Search code examples
c#.net-coretime-complexityhashset

How can `HashSet<T>.Contains` be O(1) with this implementation?


HashSet<T>.Contains implementation in .Net is:

    /// <summary>
    /// Checks if this hashset contains the item
    /// </summary>
    /// <param name="item">item to check for containment</param>
    /// <returns>true if item contained; false if not</returns>
    public bool Contains(T item) {
        if (m_buckets != null) {
            int hashCode = InternalGetHashCode(item);
            // see note at "HashSet" level describing why "- 1" appears in for loop
            for (int i = m_buckets[hashCode % m_buckets.Length] - 1; i >= 0; i = m_slots[i].next) {
                if (m_slots[i].hashCode == hashCode && m_comparer.Equals(m_slots[i].value, item)) {
                    return true;
                }
            }
        }
        // either m_buckets is null or wasn't found
        return false;
    }

And I read in a lot of places "search complexity in hashset is O(1)". How? Then why does that for-loop exist?

Edit: .net reference link: https://github.com/microsoft/referencesource/blob/master/System.Core/System/Collections/Generic/HashSet.cs


Solution

  • The classic implementation of a hash table works by assigning elements to one of a number of buckets, based on the hash of the element. If the hashing was perfect, i.e. no two elements had the same hash, then we'd be living in a perfectly perfect world where we wouldn't need to care about anything - any lookup would be O(1) always, because we'd only need to compute the hash, get the bucket and say if something is inside.

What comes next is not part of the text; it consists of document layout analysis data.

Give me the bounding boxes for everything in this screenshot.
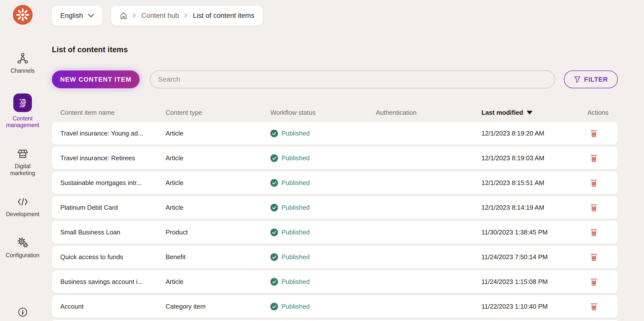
sidebar-item-label: Channels — [11, 68, 34, 74]
search-input[interactable] — [150, 71, 555, 88]
delete-button[interactable] — [588, 226, 600, 238]
status-label: Published — [282, 204, 310, 211]
table-row[interactable]: Travel insurance: Young ad... Article Pu… — [52, 122, 618, 145]
breadcrumb-separator-icon — [184, 13, 187, 18]
filter-funnel-icon — [574, 76, 581, 83]
workflow-status-badge: Published — [270, 154, 376, 162]
column-header-name[interactable]: Content item name — [60, 109, 166, 117]
sidebar-item-development[interactable]: Development — [0, 196, 45, 218]
table-row-partial — [52, 320, 618, 321]
content-items-table: Content item name Content type Workflow … — [52, 88, 618, 321]
digital-marketing-icon — [17, 148, 29, 160]
status-label: Published — [282, 179, 310, 187]
channels-icon — [17, 53, 29, 64]
column-header-type[interactable]: Content type — [166, 109, 270, 117]
published-check-icon — [270, 228, 278, 236]
cell-content-type: Article — [166, 154, 270, 162]
development-icon — [17, 196, 29, 208]
cell-content-type: Article — [166, 204, 270, 211]
delete-button[interactable] — [588, 300, 600, 312]
toolbar: NEW CONTENT ITEM FILTER — [52, 71, 618, 88]
column-header-last-modified[interactable]: Last modified — [482, 109, 588, 117]
delete-button[interactable] — [588, 276, 600, 288]
sidebar-item-label: Development — [6, 211, 40, 218]
status-label: Published — [282, 303, 310, 310]
cell-content-item-name: Business savings account i... — [60, 278, 166, 286]
cell-content-item-name: Platinum Debit Card — [60, 204, 166, 211]
delete-button[interactable] — [588, 177, 600, 189]
breadcrumb: Content hub List of content items — [111, 6, 263, 26]
configuration-icon — [17, 237, 29, 249]
breadcrumb-item-content-hub[interactable]: Content hub — [141, 12, 179, 20]
kentico-logo-icon[interactable] — [13, 5, 32, 25]
cell-last-modified: 11/30/2023 1:38:45 PM — [482, 228, 588, 236]
published-check-icon — [270, 179, 278, 187]
cell-last-modified: 12/1/2023 8:15:51 AM — [482, 179, 588, 187]
table-row[interactable]: Business savings account i... Article Pu… — [52, 270, 618, 293]
status-label: Published — [282, 278, 310, 286]
breadcrumb-separator-icon — [133, 13, 136, 18]
chevron-down-icon — [88, 14, 94, 17]
sidebar-item-digital-marketing[interactable]: Digital marketing — [0, 148, 45, 176]
table-row[interactable]: Quick access to funds Benefit Published … — [52, 246, 618, 268]
cell-content-item-name: Travel insurance: Young ad... — [60, 130, 166, 137]
info-icon[interactable] — [17, 307, 28, 317]
cell-content-item-name: Sustainable mortgages intr... — [60, 179, 166, 187]
status-label: Published — [282, 130, 310, 137]
trash-icon — [589, 227, 598, 237]
filter-button[interactable]: FILTER — [564, 71, 618, 88]
published-check-icon — [270, 154, 278, 162]
cell-last-modified: 11/24/2023 1:15:08 PM — [482, 278, 588, 286]
cell-last-modified: 11/22/2023 1:10:40 PM — [482, 303, 588, 310]
table-header: Content item name Content type Workflow … — [52, 103, 618, 122]
trash-icon — [589, 178, 598, 187]
workflow-status-badge: Published — [270, 303, 376, 310]
cell-last-modified: 12/1/2023 8:19:03 AM — [482, 154, 588, 162]
sidebar-nav: Channels Content management — [0, 53, 45, 278]
table-row[interactable]: Small Business Loan Product Published 11… — [52, 221, 618, 244]
column-header-authentication[interactable]: Authentication — [376, 109, 482, 117]
sidebar-item-content-management[interactable]: Content management — [0, 94, 45, 129]
language-value: English — [60, 12, 83, 20]
trash-icon — [589, 129, 598, 138]
workflow-status-badge: Published — [270, 278, 376, 286]
trash-icon — [589, 277, 598, 286]
cell-content-type: Article — [166, 179, 270, 187]
topbar: English Content hub List of content item… — [52, 6, 644, 26]
language-selector[interactable]: English — [52, 6, 102, 26]
sidebar-item-configuration[interactable]: Configuration — [0, 237, 45, 259]
cell-content-type: Article — [166, 130, 270, 137]
sidebar-item-label: Digital marketing — [3, 163, 42, 176]
new-content-item-button[interactable]: NEW CONTENT ITEM — [52, 71, 140, 88]
cell-content-type: Article — [166, 278, 270, 286]
table-row[interactable]: Sustainable mortgages intr... Article Pu… — [52, 171, 618, 194]
breadcrumb-item-current: List of content items — [193, 12, 254, 20]
sidebar-item-label: Configuration — [6, 252, 40, 259]
sidebar: Channels Content management — [0, 0, 45, 321]
delete-button[interactable] — [588, 202, 600, 213]
published-check-icon — [270, 130, 278, 137]
table-row[interactable]: Account Category item Published 11/22/20… — [52, 295, 618, 318]
delete-button[interactable] — [588, 152, 600, 164]
page-title: List of content items — [52, 45, 644, 54]
workflow-status-badge: Published — [270, 228, 376, 236]
column-header-workflow-status[interactable]: Workflow status — [270, 109, 376, 117]
cell-content-item-name: Quick access to funds — [60, 253, 166, 261]
table-row[interactable]: Platinum Debit Card Article Published 12… — [52, 196, 618, 219]
cell-last-modified: 11/24/2023 7:50:14 PM — [482, 253, 588, 261]
published-check-icon — [270, 303, 278, 310]
cell-content-item-name: Travel insurance: Retirees — [60, 154, 166, 162]
delete-button[interactable] — [588, 127, 600, 139]
published-check-icon — [270, 253, 278, 261]
workflow-status-badge: Published — [270, 179, 376, 187]
table-row[interactable]: Travel insurance: Retirees Article Publi… — [52, 147, 618, 169]
column-header-label: Last modified — [482, 109, 523, 117]
cell-content-type: Benefit — [166, 253, 270, 261]
home-icon[interactable] — [120, 12, 128, 20]
cell-content-type: Category item — [166, 303, 270, 310]
trash-icon — [589, 252, 598, 262]
status-label: Published — [282, 154, 310, 162]
sidebar-item-channels[interactable]: Channels — [0, 53, 45, 74]
delete-button[interactable] — [588, 251, 600, 263]
status-label: Published — [282, 253, 310, 261]
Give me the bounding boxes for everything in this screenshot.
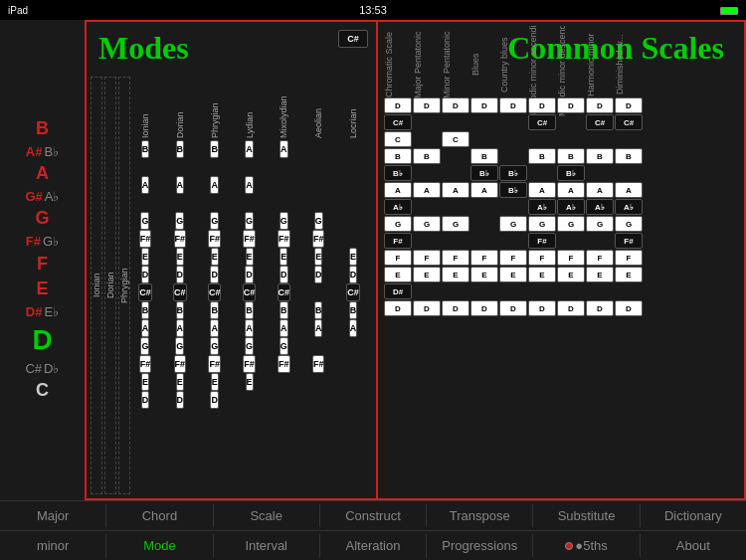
note-cell[interactable]: D xyxy=(280,266,288,283)
note-cell[interactable]: E xyxy=(314,248,322,266)
note-cell[interactable]: F# xyxy=(174,230,187,248)
note-cell[interactable]: F# xyxy=(312,355,325,373)
note-cell[interactable]: B xyxy=(141,301,150,319)
nav-progressions[interactable]: Progressions xyxy=(427,531,532,560)
note-cell[interactable]: G xyxy=(140,337,149,355)
note-cell[interactable]: G xyxy=(210,212,219,230)
note-cell[interactable]: G xyxy=(140,212,149,230)
note-cell[interactable]: G xyxy=(280,337,288,355)
nav-minor[interactable]: minor xyxy=(0,531,105,560)
nav-scale[interactable]: Scale xyxy=(214,501,319,530)
note-cell[interactable]: G xyxy=(210,337,219,355)
note-cell[interactable]: C# xyxy=(138,283,152,301)
note-cell[interactable]: F# xyxy=(208,230,221,248)
note-Dsharp-Eflat[interactable]: D# E♭ xyxy=(26,304,59,320)
nav-construct[interactable]: Construct xyxy=(320,501,426,530)
note-cell[interactable]: E xyxy=(141,248,149,266)
note-cell[interactable]: G xyxy=(245,337,254,355)
note-cell[interactable]: A xyxy=(176,176,185,194)
note-cell[interactable]: F# xyxy=(278,230,290,248)
note-cell[interactable]: B xyxy=(210,140,219,158)
note-cell[interactable]: D xyxy=(210,391,219,409)
note-cell[interactable]: D xyxy=(176,266,185,283)
note-A[interactable]: A xyxy=(36,163,49,185)
note-cell[interactable]: E xyxy=(176,373,184,391)
note-cell[interactable]: A xyxy=(176,319,185,337)
note-Gsharp-Aflat[interactable]: G# A♭ xyxy=(25,189,59,205)
note-cell[interactable]: C# xyxy=(278,283,291,301)
note-cell[interactable]: A xyxy=(245,319,254,337)
note-cell[interactable]: B xyxy=(245,301,254,319)
note-cell[interactable]: F# xyxy=(174,355,187,373)
nav-alteration[interactable]: Alteration xyxy=(320,531,426,560)
note-cell[interactable]: A xyxy=(245,176,254,194)
note-cell[interactable]: E xyxy=(211,373,219,391)
note-C[interactable]: C xyxy=(36,380,49,402)
note-cell[interactable]: A xyxy=(210,176,219,194)
nav-interval[interactable]: Interval xyxy=(214,531,319,560)
note-Asharp-Bflat[interactable]: A# B♭ xyxy=(26,144,59,160)
note-cell[interactable]: A xyxy=(210,319,219,337)
note-cell[interactable]: B xyxy=(210,301,219,319)
note-cell[interactable]: B xyxy=(280,301,288,319)
note-cell[interactable]: F# xyxy=(312,230,325,248)
note-cell[interactable]: F# xyxy=(278,355,290,373)
nav-chord[interactable]: Chord xyxy=(106,501,212,530)
note-cell[interactable]: F# xyxy=(139,355,152,373)
note-cell[interactable]: E xyxy=(349,248,357,266)
note-cell[interactable]: E xyxy=(246,248,254,266)
nav-major[interactable]: Major xyxy=(0,501,105,530)
note-E[interactable]: E xyxy=(36,279,48,300)
note-G[interactable]: G xyxy=(35,208,49,230)
note-cell[interactable]: C# xyxy=(173,283,187,301)
note-cell[interactable]: B xyxy=(141,140,150,158)
note-cell[interactable]: G xyxy=(314,212,323,230)
note-cell[interactable]: A xyxy=(314,319,323,337)
note-cell[interactable]: D xyxy=(349,266,358,283)
note-F[interactable]: F xyxy=(37,254,48,276)
note-cell[interactable]: E xyxy=(246,373,254,391)
note-D-selected[interactable]: D xyxy=(32,323,52,357)
note-cell[interactable]: G xyxy=(280,212,288,230)
nav-fifths[interactable]: ●5ths xyxy=(533,531,639,560)
note-cell[interactable]: A xyxy=(141,319,150,337)
note-Csharp-Dflat[interactable]: C# D♭ xyxy=(25,361,59,377)
note-cell[interactable]: C# xyxy=(346,283,360,301)
note-cell[interactable]: D xyxy=(245,266,254,283)
note-cell[interactable]: A xyxy=(141,176,150,194)
note-cell[interactable]: D xyxy=(141,391,150,409)
note-cell[interactable]: A xyxy=(349,319,358,337)
note-cell[interactable]: E xyxy=(280,248,287,266)
note-cell[interactable]: B xyxy=(176,140,185,158)
scale-col-header-mel-asc: Melodic minor ascending xyxy=(528,30,556,97)
note-cell[interactable]: F# xyxy=(208,355,221,373)
note-cell[interactable]: G xyxy=(175,212,184,230)
note-cell[interactable]: D xyxy=(141,266,150,283)
note-cell[interactable]: A xyxy=(280,319,288,337)
note-cell[interactable]: A xyxy=(280,140,288,158)
note-cell[interactable]: C# xyxy=(243,283,257,301)
note-Fsharp-Gflat[interactable]: F# G♭ xyxy=(26,234,59,250)
nav-mode[interactable]: Mode xyxy=(106,531,212,560)
nav-about[interactable]: About xyxy=(641,531,746,560)
nav-substitute[interactable]: Substitute xyxy=(533,501,639,530)
note-cell[interactable]: E xyxy=(211,248,219,266)
note-cell[interactable]: E xyxy=(141,373,149,391)
note-cell[interactable]: B xyxy=(314,301,323,319)
note-cell[interactable]: B xyxy=(176,301,185,319)
note-cell[interactable]: E xyxy=(176,248,184,266)
note-cell[interactable]: B xyxy=(349,301,358,319)
nav-transpose[interactable]: Transpose xyxy=(427,501,532,530)
note-cell[interactable]: D xyxy=(210,266,219,283)
note-cell[interactable]: D xyxy=(314,266,323,283)
note-cell[interactable]: G xyxy=(175,337,184,355)
note-cell[interactable]: F# xyxy=(243,230,256,248)
note-cell[interactable]: A xyxy=(245,140,254,158)
note-B[interactable]: B xyxy=(36,118,49,140)
note-cell[interactable]: D xyxy=(176,391,185,409)
note-cell[interactable]: C# xyxy=(208,283,222,301)
note-cell[interactable]: G xyxy=(245,212,254,230)
note-cell[interactable]: F# xyxy=(139,230,152,248)
note-cell[interactable]: F# xyxy=(243,355,256,373)
nav-dictionary[interactable]: Dictionary xyxy=(641,501,746,530)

    We're not living in a perfectly perfect world. First off, consider string hashing. In .NET, there are (2^16)^n possible strings of length n; GetHashCode returns an int, and there are 2^32 possible values of int. That's exactly enough to hash every string of length 2 to a unique int, but if we want strings longer than that, there must exist two different values that give the same hash - this is called a collision. Also, we don't want to maintain 2^32 buckets at all times anyway. The usual way of dealing with that is to take the hashcode and compute its value modulo the number of buckets to determine the bucket's number1. So, the takeaway is - we need to allow for collisions.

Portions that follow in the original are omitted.